What would you say are the biggest things that you do differently from the early days?


----------



## torowy (Jun 19, 2008)

I enjoyed reading this topic, and I do feel like oportinuty is the most important factor when considering game managment. But... I can see how some people are frustrated with he utah deer herd. I grew up hunting in wyoming. I never harvested a deer there. There was lots of opportunity for a big buck and i passed up quite a few small ones. 

I moved to utah for school. I have killed 2 bucks in the 3 years I have hunted, and hopfully I will harvest this season as well. The bucks I killed in utah I would have passed in wyoming. It has taken me 3 years of being a utahn to find a few areas that have decent bucks (24+) and last year I found what I think is a really great spot. Lots of bucks and a couple that were real trophies. 
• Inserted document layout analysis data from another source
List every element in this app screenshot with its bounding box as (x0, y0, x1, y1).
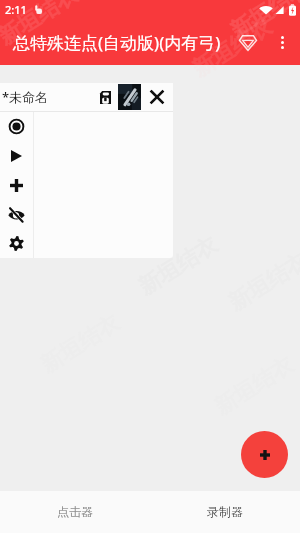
staticText: 总特殊连点(自动版)(内有弓) (13, 31, 221, 54)
button[interactable]: Premium (230, 24, 266, 60)
staticText: 新垣结衣 (225, 0, 300, 45)
staticText: 点击器 (57, 504, 93, 519)
button[interactable]: Close (147, 87, 167, 107)
button[interactable]: Preview (118, 84, 141, 110)
button[interactable]: Play (0, 141, 33, 170)
button[interactable]: 点击器 (0, 491, 150, 533)
button[interactable]: Hide (0, 200, 33, 229)
button[interactable]: Add step (0, 171, 33, 200)
staticText: 2:11 (5, 2, 27, 17)
button[interactable]: Save (95, 87, 115, 107)
button[interactable]: More options (265, 25, 299, 59)
staticText: 录制器 (207, 504, 243, 519)
button[interactable]: Settings (0, 229, 33, 258)
button[interactable]: Add (241, 431, 288, 478)
button[interactable]: Record (0, 112, 33, 141)
staticText: 新垣结衣 (133, 231, 223, 301)
staticText: 新垣结衣 (0, 0, 83, 51)
button[interactable]: 录制器 (150, 491, 300, 533)
staticText: *未命名 (2, 88, 95, 106)
staticText: 新垣结衣 (187, 13, 277, 83)
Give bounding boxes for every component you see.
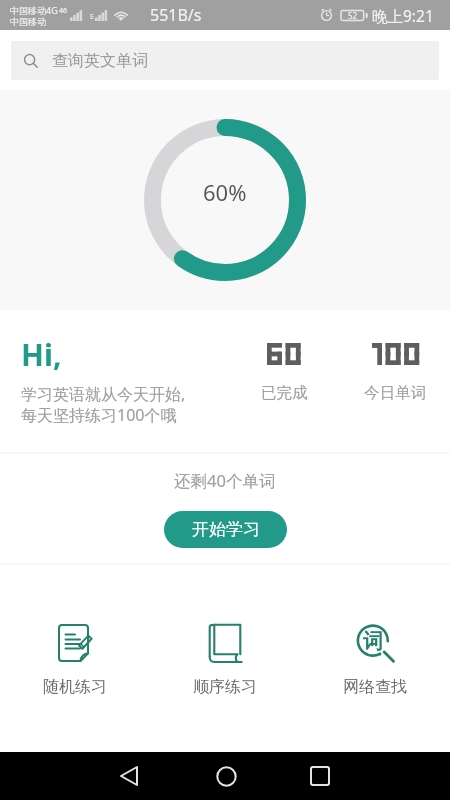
staticText: 已完成 [261, 383, 308, 403]
button[interactable]: 开始学习 [164, 511, 287, 548]
staticText: 随机练习 [43, 677, 107, 697]
button[interactable]: 随机练习 [0, 565, 150, 705]
staticText: 开始学习 [192, 519, 260, 540]
staticText: 网络查找 [343, 677, 407, 697]
staticText: 551B/s [150, 4, 202, 26]
staticText: 还剩40个单词 [174, 469, 276, 492]
button[interactable]: 顺序练习 [150, 565, 300, 705]
button[interactable]: 已完成 [224, 343, 344, 403]
staticText: 顺序练习 [193, 677, 257, 697]
staticText: 学习英语就从今天开始, 每天坚持练习100个哦 [21, 383, 186, 426]
staticText: 60% [203, 177, 247, 207]
staticText: Hi, [21, 334, 62, 375]
staticText: 中国移动 [10, 16, 46, 27]
staticText: 46 [59, 6, 68, 16]
staticText: 中国移动4G [10, 4, 58, 16]
button[interactable]: Home [202, 752, 250, 800]
staticText: 52 [348, 10, 358, 21]
button[interactable]: 今日单词 [335, 343, 450, 403]
button[interactable]: Back [105, 752, 153, 800]
staticText: E [90, 11, 95, 21]
staticText: 查询英文单词 [52, 51, 148, 71]
button[interactable]: Recents [296, 752, 344, 800]
staticText: 词 [363, 629, 383, 654]
button[interactable]: 词 [300, 565, 450, 705]
button[interactable]: 查询英文单词 [11, 41, 439, 80]
staticText: 晚上9:21 [372, 5, 434, 26]
staticText: 今日单词 [364, 383, 426, 403]
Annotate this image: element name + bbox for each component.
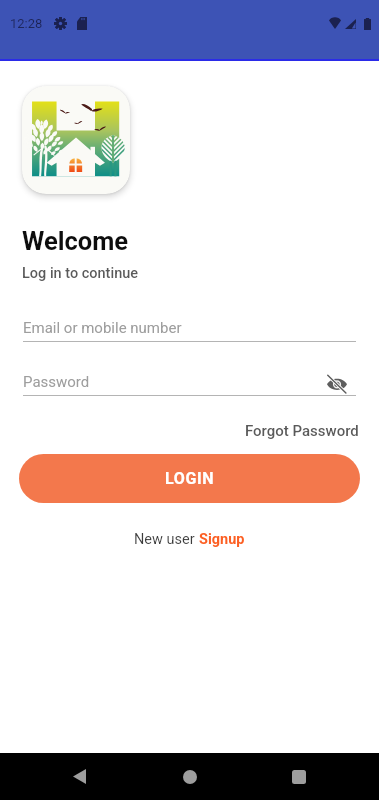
staticText: New user <box>134 531 199 548</box>
staticText: LOGIN <box>165 469 215 488</box>
button[interactable]: Signup <box>199 531 245 548</box>
button[interactable]: Show password <box>324 371 350 397</box>
staticText: Email or mobile number <box>23 319 182 337</box>
button[interactable]: Forgot Password <box>245 422 359 440</box>
staticText: Log in to continue <box>22 265 139 282</box>
button[interactable]: Recent apps <box>271 753 327 800</box>
staticText: Password <box>23 373 90 391</box>
button[interactable]: Back <box>51 753 107 800</box>
staticText: Welcome <box>22 226 128 256</box>
staticText: 12:28 <box>10 16 43 31</box>
button[interactable]: Home <box>162 753 218 800</box>
button[interactable]: LOGIN <box>19 454 360 503</box>
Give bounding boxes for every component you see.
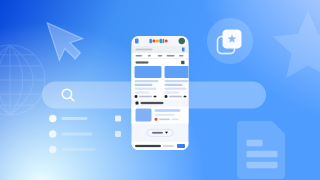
button[interactable]: Tab [144, 55, 155, 57]
button[interactable]: Video result [132, 106, 188, 124]
button[interactable]: More options [181, 61, 184, 64]
button[interactable]: Search [42, 82, 266, 108]
button[interactable]: Suggestion [49, 146, 121, 154]
button[interactable]: Tab [176, 55, 186, 57]
button[interactable]: Menu [135, 38, 138, 44]
button[interactable]: Tab [165, 55, 176, 57]
button[interactable]: Tab [134, 55, 144, 57]
button[interactable]: Search field [132, 46, 188, 53]
button[interactable]: Account [178, 38, 185, 44]
button[interactable]: Top story [164, 66, 192, 98]
button[interactable]: Suggestion [49, 114, 121, 122]
button[interactable]: Suggestion [49, 130, 121, 138]
button[interactable]: More results [147, 129, 173, 136]
button[interactable]: Top story [134, 66, 162, 98]
button[interactable]: Tab [155, 55, 165, 57]
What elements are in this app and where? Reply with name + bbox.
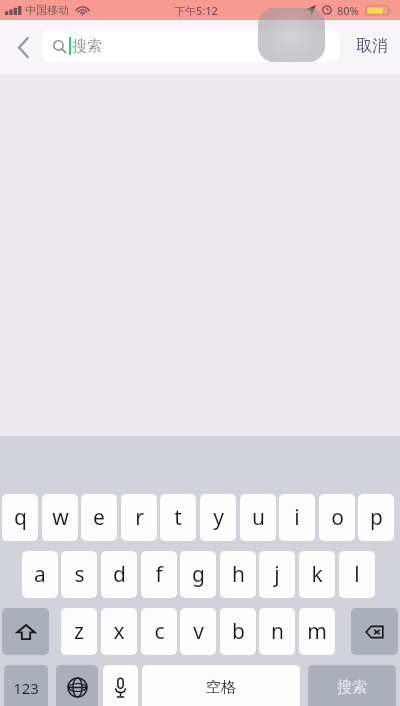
button[interactable]: o bbox=[319, 494, 355, 541]
staticText: w bbox=[52, 503, 69, 532]
staticText: c bbox=[154, 617, 165, 646]
staticText: r bbox=[135, 503, 144, 532]
button[interactable]: t bbox=[160, 494, 196, 541]
button[interactable]: Shift bbox=[2, 608, 49, 655]
staticText: p bbox=[370, 503, 383, 532]
button[interactable]: a bbox=[22, 551, 58, 598]
staticText: h bbox=[232, 560, 245, 589]
staticText: 搜索 bbox=[72, 37, 102, 56]
staticText: i bbox=[294, 503, 300, 532]
staticText: 80% bbox=[337, 3, 359, 18]
button[interactable]: 搜索 bbox=[42, 30, 340, 62]
button[interactable]: r bbox=[121, 494, 157, 541]
button[interactable]: Back bbox=[8, 32, 38, 62]
staticText: 下午5:12 bbox=[174, 3, 218, 18]
button[interactable]: y bbox=[200, 494, 236, 541]
staticText: j bbox=[274, 560, 280, 589]
button[interactable]: Switch language bbox=[56, 665, 98, 706]
button[interactable]: 搜索 bbox=[308, 665, 396, 706]
button[interactable]: w bbox=[42, 494, 78, 541]
button[interactable]: n bbox=[259, 608, 295, 655]
button[interactable]: 空格 bbox=[142, 665, 300, 706]
button[interactable]: Voice input bbox=[103, 665, 138, 706]
staticText: t bbox=[174, 503, 182, 532]
staticText: q bbox=[14, 503, 27, 532]
button[interactable]: e bbox=[81, 494, 117, 541]
staticText: k bbox=[311, 560, 323, 589]
staticText: 搜索 bbox=[337, 678, 367, 697]
button[interactable]: 取消 bbox=[347, 30, 397, 62]
staticText: 中国移动 bbox=[25, 3, 69, 17]
button[interactable]: v bbox=[180, 608, 216, 655]
button[interactable]: p bbox=[358, 494, 394, 541]
staticText: y bbox=[213, 503, 224, 532]
button[interactable]: d bbox=[101, 551, 137, 598]
staticText: m bbox=[307, 617, 327, 646]
button[interactable]: i bbox=[279, 494, 315, 541]
staticText: x bbox=[113, 617, 125, 646]
staticText: 123 bbox=[13, 678, 39, 698]
staticText: g bbox=[192, 560, 205, 589]
button[interactable]: g bbox=[180, 551, 216, 598]
staticText: l bbox=[354, 560, 360, 589]
staticText: z bbox=[74, 617, 84, 646]
staticText: 取消 bbox=[356, 36, 388, 56]
button[interactable]: l bbox=[339, 551, 375, 598]
staticText: o bbox=[331, 503, 344, 532]
button[interactable]: z bbox=[61, 608, 97, 655]
staticText: s bbox=[74, 560, 85, 589]
button[interactable]: h bbox=[220, 551, 256, 598]
button[interactable]: j bbox=[259, 551, 295, 598]
staticText: 空格 bbox=[206, 678, 236, 697]
button[interactable]: c bbox=[141, 608, 177, 655]
staticText: a bbox=[34, 560, 46, 589]
staticText: e bbox=[93, 503, 105, 532]
staticText: u bbox=[252, 503, 265, 532]
button[interactable]: Backspace bbox=[351, 608, 398, 655]
button[interactable]: u bbox=[240, 494, 276, 541]
button[interactable]: s bbox=[61, 551, 97, 598]
button[interactable]: k bbox=[299, 551, 335, 598]
button[interactable]: q bbox=[2, 494, 38, 541]
button[interactable]: b bbox=[220, 608, 256, 655]
staticText: d bbox=[113, 560, 126, 589]
button[interactable]: 123 bbox=[4, 665, 48, 706]
button[interactable]: m bbox=[299, 608, 335, 655]
staticText: n bbox=[271, 617, 284, 646]
button[interactable]: f bbox=[141, 551, 177, 598]
staticText: f bbox=[155, 560, 163, 589]
staticText: b bbox=[232, 617, 245, 646]
button[interactable]: x bbox=[101, 608, 137, 655]
staticText: v bbox=[193, 617, 204, 646]
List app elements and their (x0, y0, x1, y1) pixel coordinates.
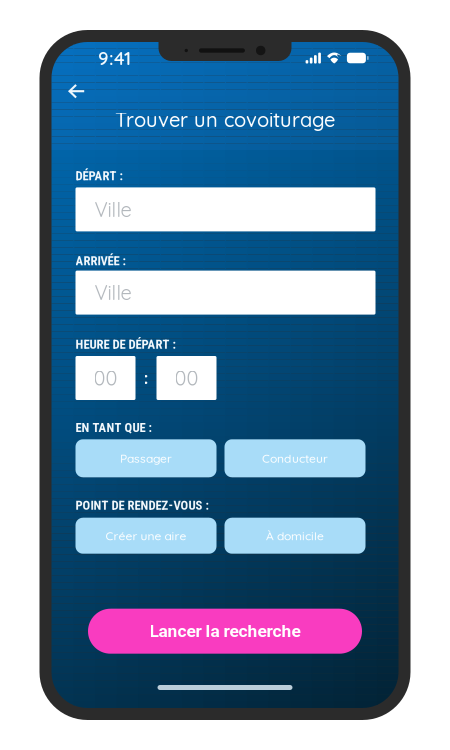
staticText: 9:41 (98, 46, 131, 70)
button[interactable]: Passager (76, 439, 216, 477)
staticText: Créer une aire (106, 528, 186, 543)
button[interactable]: Retour (60, 77, 93, 106)
staticText: 00 (174, 366, 198, 390)
staticText: POINT DE RENDEZ-VOUS : (76, 498, 208, 513)
staticText: À domicile (266, 528, 324, 543)
button[interactable]: Lancer la recherche (88, 609, 362, 654)
staticText: EN TANT QUE : (76, 420, 152, 435)
staticText: Passager (120, 451, 172, 466)
staticText: : (144, 368, 148, 388)
staticText: Trouver un covoiturage (115, 107, 335, 132)
staticText: HEURE DE DÉPART : (76, 337, 176, 352)
staticText: DÉPART : (76, 168, 122, 183)
button[interactable]: Créer une aire (76, 518, 216, 554)
button[interactable]: Conducteur (224, 439, 366, 477)
staticText: 00 (94, 366, 118, 390)
staticText: ARRIVÉE : (76, 254, 126, 268)
staticText: Conducteur (262, 451, 328, 466)
staticText: Ville (94, 280, 132, 305)
button[interactable]: À domicile (224, 518, 366, 554)
staticText: Lancer la recherche (150, 621, 300, 641)
staticText: Ville (94, 197, 132, 222)
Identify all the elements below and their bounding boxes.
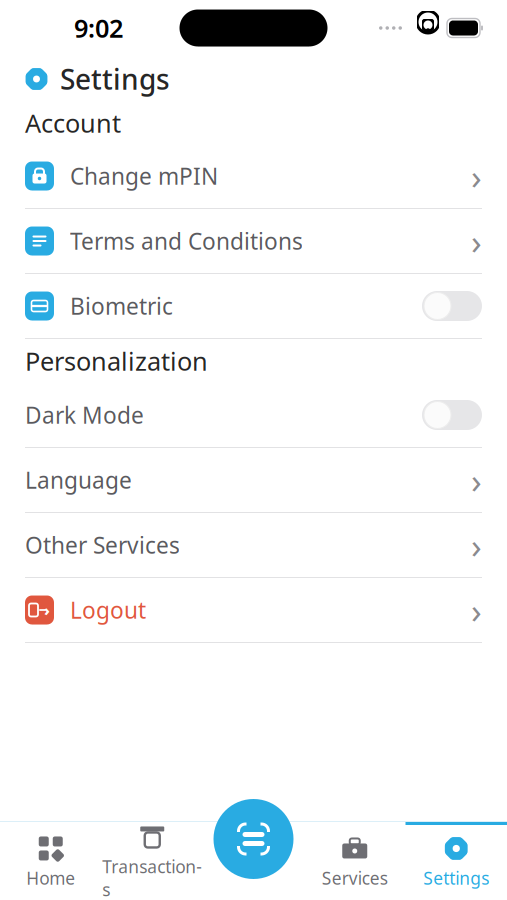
staticText: ›	[44, 600, 50, 620]
button[interactable]: Home	[0, 822, 102, 900]
staticText: Personalization	[25, 344, 208, 378]
staticText: Biometric	[70, 291, 173, 321]
staticText: Other Services	[25, 530, 180, 560]
button[interactable]: Scan	[203, 822, 304, 900]
button[interactable]: Services	[304, 822, 406, 900]
button[interactable]: Settings	[406, 822, 507, 900]
staticText: ›	[471, 457, 482, 503]
staticText: Settings	[423, 866, 489, 890]
staticText: Change mPIN	[70, 161, 218, 191]
staticText: Language	[25, 465, 132, 495]
staticText: ›	[471, 218, 482, 264]
button[interactable]: Dark Mode	[0, 383, 507, 448]
staticText: Account	[25, 106, 121, 140]
button[interactable]: Transactions	[102, 822, 203, 900]
button[interactable]: Other Services	[0, 513, 507, 578]
staticText: Transactions	[102, 855, 202, 900]
button[interactable]: Terms and Conditions	[0, 209, 507, 274]
button[interactable]: Change mPIN	[0, 144, 507, 209]
staticText: ›	[471, 153, 482, 199]
staticText: 9:02	[74, 11, 123, 45]
button[interactable]: Language	[0, 448, 507, 513]
staticText: Settings	[60, 60, 170, 98]
button[interactable]: ›	[0, 578, 507, 643]
staticText: Logout	[70, 595, 146, 625]
button[interactable]: Biometric	[0, 274, 507, 339]
staticText: Home	[26, 866, 75, 890]
staticText: ›	[471, 587, 482, 633]
staticText: Dark Mode	[25, 400, 144, 430]
staticText: ›	[471, 522, 482, 568]
staticText: Terms and Conditions	[70, 226, 303, 256]
button[interactable]: Scan	[214, 799, 294, 879]
staticText: Services	[322, 866, 388, 890]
This spot was about 3 hours from where I was living.... that is a a pretty big time and money investment to travel to. If people want to put in the time, they can have some decent hunting general season in utah. I am in the dedicated hunter program by the way.


----------



## SteepNDeep (Sep 11, 2007)

Somebody asked for tips. I'm a rookie, but have become better at at least finding decent deer on a consistent basis. The tip I would offer relates to scouting, but also to hunting especially in the late morning or afternoon hours. 

Learn how to find bedded deer.

Personally, I believe a lot of my hunting/scouting success is coming about because I am learning to find them sitting down. One of the things that makes bow hunters successful is just as applicable to rifle and muzz (if not more because IMO the deer are much more mobile/easily spooked in those seasons) and it's patience. I think rifle hunting quickly becomes stream fishing. Fish a ridge or opening and if you see nothing, move on and try the next. Well, the thing is, I'm beginning to take a bit longer to sit and really pick apart a large drainage before making my way through it. I love stream fishing, and I love to hunt all over the mountain, but in the process of it all I get a better feel for where the deer are and like to be. Once you figure that out you need to pick it apart with optics, and take great care on stalk type hunting or approaching any area as none of our eyes are getting any better. 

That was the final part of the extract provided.